THE DATA:
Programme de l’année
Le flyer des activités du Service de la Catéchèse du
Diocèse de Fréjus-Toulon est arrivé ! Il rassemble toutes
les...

PROBLEM DESCRIPTION: Exact transcription of the listing is needed, with no line left out.

REPLY TO THE TASK:
Programme de l’année
Le flyer des activités du Service de la Catéchèse du
Diocèse de Fréjus-Toulon est arrivé ! Il rassemble toutes
les...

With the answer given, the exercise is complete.